ASSIGNED TASK: For the listing that follows, give again exactly the lines from the one with "比如說我發了一個噗，A和B都回了我的噗" to the one with "就可以一次看清楚我的噗、A的內容、B的內容?", including both.

THE INPUT:

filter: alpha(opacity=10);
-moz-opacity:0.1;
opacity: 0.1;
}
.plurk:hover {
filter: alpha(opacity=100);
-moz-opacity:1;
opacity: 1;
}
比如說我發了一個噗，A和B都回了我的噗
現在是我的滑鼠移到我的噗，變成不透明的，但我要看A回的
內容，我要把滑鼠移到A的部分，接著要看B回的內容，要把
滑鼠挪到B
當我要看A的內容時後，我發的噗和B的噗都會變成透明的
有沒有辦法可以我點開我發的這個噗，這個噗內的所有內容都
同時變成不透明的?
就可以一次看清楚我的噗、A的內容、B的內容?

---

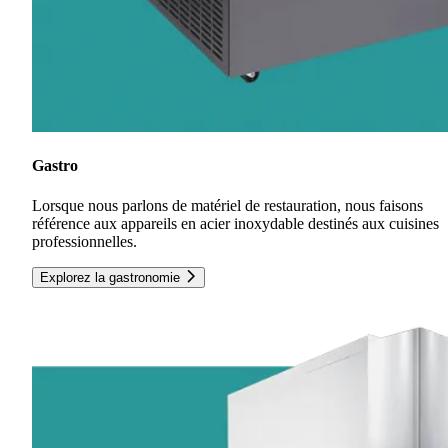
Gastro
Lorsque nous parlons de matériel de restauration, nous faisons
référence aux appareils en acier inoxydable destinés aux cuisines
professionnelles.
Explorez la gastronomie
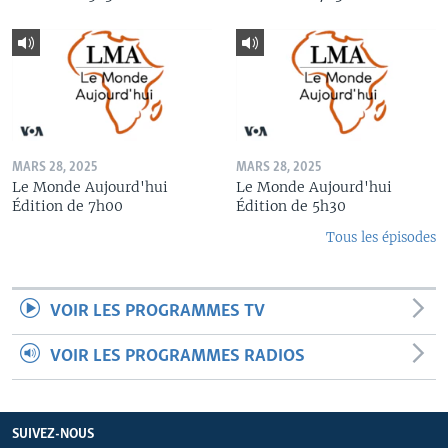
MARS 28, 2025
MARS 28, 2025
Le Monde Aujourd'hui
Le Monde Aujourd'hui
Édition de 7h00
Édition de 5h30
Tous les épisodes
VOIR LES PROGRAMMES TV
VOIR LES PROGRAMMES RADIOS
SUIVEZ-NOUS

TASK OUTPUT:
比如說我發了一個噗，A和B都回了我的噗
現在是我的滑鼠移到我的噗，變成不透明的，但我要看A回的
內容，我要把滑鼠移到A的部分，接著要看B回的內容，要把
滑鼠挪到B
當我要看A的內容時後，我發的噗和B的噗都會變成透明的
有沒有辦法可以我點開我發的這個噗，這個噗內的所有內容都
同時變成不透明的?
就可以一次看清楚我的噗、A的內容、B的內容?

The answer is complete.